I recently saw a commercial for the new Ford Focus that had me instantly intrigued. This commercial is the first-ever spectator-filmed commercial; it features professional drivers Tanner Foust and Greg Tracy racing in Ford Focuses through narrow streets in Key West, Florida. People line the roads, filming the race on various types of smartphones and video cameras. Ford even chose eight people who were particularly active on the Ford Facebook page and flew them down to Key West to experience the commercial shoot. The finished product is a short commercial that features many spectator-filmed clips.

After seeing this commercial, I investigated Ford’s marketing strategies and discovered another Ford campaign: the Random Acts of Fusion initiative. Making use of Ryan Seacrest (whose ever-pervasive media presence makes him kind of like a contemporary Dick Clark figure), Ford launched the first phase of their campaign in June. They posted a teaser video featuring Seacrest on the Ford Fusion Facebook page. The campaign reached the next phase after 1,000 people signed on to watch the video. People can enter for chances to drive the Ford Fusion before it reaches dealerships and star in an online documentary filmed by Ryan Seacrest and Joel McHale (see: The Soup, Community, also a 1998 episode of Bill Nye The Science Guy). People film 30-second videos describing where they would drive with their Fusion and upload it to the Random Acts of Fusion site.
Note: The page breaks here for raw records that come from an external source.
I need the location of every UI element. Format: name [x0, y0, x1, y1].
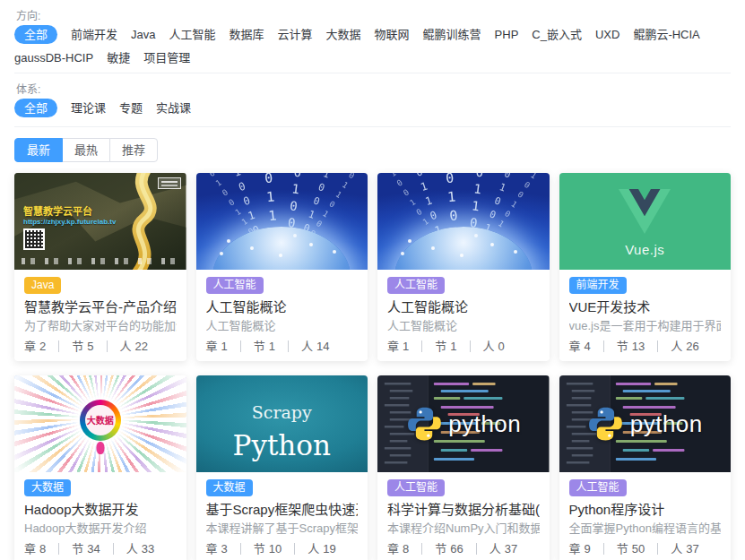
sort-newest-button[interactable]: 最新 — [14, 138, 63, 162]
course-stats: 章3 节10 人19 — [206, 542, 359, 556]
filter-system-topic[interactable]: 专题 — [119, 99, 143, 117]
python-logo-icon — [405, 405, 443, 443]
rainbow-ring: 大数据 — [80, 400, 121, 441]
stat-separator — [476, 543, 477, 555]
course-title[interactable]: Hadoop大数据开发 — [24, 502, 177, 518]
stat-separator — [240, 543, 241, 555]
signature-strip — [22, 258, 179, 264]
course-card[interactable]: 0100110 100101 01101001 0100110 100101 0… — [196, 173, 368, 361]
course-title[interactable]: 基于Scrapy框架爬虫快速开发(... — [206, 502, 359, 518]
filter-system-theory[interactable]: 理论课 — [71, 99, 106, 117]
stat-separator — [288, 340, 289, 352]
course-stats: 章8 节66 人37 — [387, 542, 540, 556]
section-count: 节34 — [72, 542, 100, 556]
course-description: 全面掌握Python编程语言的基本语... — [569, 521, 722, 536]
filter-direction-agile[interactable]: 敏捷 — [107, 48, 130, 67]
stat-separator — [603, 340, 604, 352]
course-thumbnail[interactable]: Scrapy Python — [196, 375, 368, 472]
category-tag[interactable]: 人工智能 — [387, 277, 445, 294]
course-title[interactable]: 人工智能概论 — [387, 299, 540, 315]
course-card[interactable]: Vue.js 前端开发 VUE开发技术 vue.js是一套用于构建用于界面的..… — [559, 173, 732, 361]
course-stats: 章4 节13 人26 — [569, 340, 722, 353]
scrapy-label: Scrapy — [196, 402, 368, 422]
section-count: 节1 — [254, 340, 275, 353]
people-count: 人22 — [120, 340, 148, 353]
course-card[interactable]: 大数据 大数据 Hadoop大数据开发 Hadoop大数据开发介绍 章8 节34… — [14, 375, 186, 560]
course-card[interactable]: python 人工智能 Python程序设计 全面掌握Python编程语言的基本… — [559, 375, 732, 560]
filter-direction-php[interactable]: PHP — [495, 25, 519, 44]
category-tag[interactable]: 人工智能 — [569, 479, 627, 496]
category-tag[interactable]: 前端开发 — [569, 277, 627, 294]
filter-direction-pm[interactable]: 项目管理 — [143, 48, 190, 67]
people-count: 人33 — [126, 542, 154, 556]
ring-tail — [96, 442, 104, 454]
course-description: 人工智能概论 — [206, 319, 359, 333]
course-card-body: 大数据 Hadoop大数据开发 Hadoop大数据开发介绍 章8 节34 人33 — [14, 472, 186, 560]
stat-separator — [470, 340, 471, 352]
course-thumbnail[interactable]: Vue.js — [559, 173, 732, 270]
sort-recommended-button[interactable]: 推荐 — [109, 138, 158, 162]
stat-separator — [421, 340, 422, 352]
course-thumbnail[interactable]: 大数据 — [14, 375, 186, 472]
people-count: 人0 — [483, 340, 505, 353]
course-card[interactable]: Scrapy Python 大数据 基于Scrapy框架爬虫快速开发(... 本… — [196, 375, 368, 560]
course-card[interactable]: 100101 01101001 0100110 01101001 0100110… — [377, 173, 550, 361]
sort-hottest-button[interactable]: 最热 — [62, 138, 110, 162]
chapter-count: 章4 — [569, 340, 591, 353]
direction-filter-label: 方向: — [16, 7, 731, 22]
course-thumbnail[interactable]: python — [559, 375, 732, 472]
course-thumbnail[interactable]: 100101 01101001 0100110 01101001 0100110… — [377, 173, 550, 270]
course-thumbnail[interactable]: 0100110 100101 01101001 0100110 100101 0… — [196, 173, 368, 270]
python-label: Python — [196, 429, 368, 461]
category-tag[interactable]: 大数据 — [206, 479, 253, 496]
category-tag[interactable]: 人工智能 — [387, 479, 445, 496]
python-logo-block: python — [587, 405, 703, 443]
course-stats: 章1 节1 人14 — [206, 340, 359, 353]
filter-direction-bigdata[interactable]: 大数据 — [326, 25, 361, 44]
course-card-body: 大数据 基于Scrapy框架爬虫快速开发(... 本课程讲解了基于Scrapy框… — [196, 472, 368, 560]
filter-direction-uxd[interactable]: UXD — [595, 25, 619, 44]
course-stats: 章8 节34 人33 — [24, 542, 177, 556]
filter-system-practice[interactable]: 实战课 — [156, 99, 191, 117]
filter-direction-kunpeng-camp[interactable]: 鲲鹏训练营 — [423, 25, 481, 44]
course-grid: 智慧教学云平台 https://zhjxy.kp.futurelab.tv Ja… — [14, 173, 731, 560]
course-card[interactable]: python 人工智能 科学计算与数据分析基础(Pyth... 本课程介绍Num… — [377, 375, 550, 560]
course-title[interactable]: Python程序设计 — [569, 502, 722, 518]
filter-direction-ai[interactable]: 人工智能 — [169, 25, 216, 44]
filter-direction-cloud[interactable]: 云计算 — [278, 25, 313, 44]
section-count: 节50 — [617, 542, 645, 556]
filter-direction-gaussdb[interactable]: gaussDB-HCIP — [14, 48, 93, 67]
course-title[interactable]: 人工智能概论 — [206, 299, 359, 315]
section-count: 节10 — [254, 542, 282, 556]
filter-direction-java[interactable]: Java — [131, 25, 155, 44]
section-count: 节5 — [72, 340, 93, 353]
category-tag[interactable]: 人工智能 — [206, 277, 264, 294]
python-wordmark: python — [630, 410, 703, 438]
filter-direction-frontend[interactable]: 前端开发 — [71, 25, 117, 44]
category-tag[interactable]: Java — [24, 277, 61, 294]
python-wordmark: python — [448, 410, 521, 438]
filter-direction-kunpeng-hcia[interactable]: 鲲鹏云-HCIA — [633, 25, 699, 44]
stat-separator — [294, 543, 295, 555]
python-logo-icon — [587, 405, 625, 443]
filter-direction-all[interactable]: 全部 — [14, 25, 57, 44]
filter-direction-embedded[interactable]: C_嵌入式 — [532, 25, 582, 44]
course-thumbnail[interactable]: python — [377, 375, 550, 472]
section-count: 节1 — [435, 340, 456, 353]
course-title[interactable]: 智慧教学云平台-产品介绍 — [24, 299, 177, 315]
people-count: 人37 — [671, 542, 698, 556]
course-description: 为了帮助大家对平台的功能加深理... — [24, 319, 177, 333]
category-tag[interactable]: 大数据 — [24, 479, 71, 496]
vuejs-logo-icon — [619, 189, 671, 234]
filter-direction-database[interactable]: 数据库 — [230, 25, 264, 44]
course-stats: 章1 节1 人0 — [387, 340, 540, 353]
course-catalog-page: 方向: 全部 前端开发 Java 人工智能 数据库 云计算 大数据 物联网 鲲鹏… — [0, 0, 745, 560]
course-card[interactable]: 智慧教学云平台 https://zhjxy.kp.futurelab.tv Ja… — [14, 173, 186, 361]
course-title[interactable]: 科学计算与数据分析基础(Pyth... — [387, 502, 540, 518]
people-count: 人14 — [301, 340, 329, 353]
filter-system-all[interactable]: 全部 — [14, 99, 57, 117]
system-filter-list: 全部 理论课 专题 实战课 — [14, 99, 731, 117]
filter-direction-iot[interactable]: 物联网 — [375, 25, 410, 44]
course-title[interactable]: VUE开发技术 — [569, 299, 722, 315]
course-thumbnail[interactable]: 智慧教学云平台 https://zhjxy.kp.futurelab.tv — [14, 173, 186, 270]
I see a trend in Ford’s marketing campaigns: giving the power to everyday people. Ford took a hackneyed, ordinary advertising technique (commercials), and made it innovative and interesting by placing the control in consumers’ hands. This technique, known as crowdsourcing, is well established, but I think Ford’s approach is inventive and creative, as is the Random Acts of Fusion initiative. The Fusion campaign marks a dramatic change in Ford’s marketing efforts. In 2009, Ford promoted the Fiesta by having 100 “agents” serve as brand ambassadors and drive around the U.S. in Fiestas, broadcasting their adventures on social sites. Now, Ford has widened their reach. They’re not focusing just on a small group of influentials; they’re trying to reach the everyday consumers, the people that will (hopefully) end up buying the Fusion when it rolls out on dealers’ lots in the fall.

Crowdsourcing 101

Ford’s campaign prompted me to start thinking about crowdsourcing as it relates to social media. The term “crowdsourcing” was coined in a 2006 Wired article written by Jeff Howe, and here is how Howe defines it:

Crowdsourcing is the act of taking a job traditionally performed by a designated agent (usually an employee) and outsourcing it to an undefined, generally large group of people in the form of an open call.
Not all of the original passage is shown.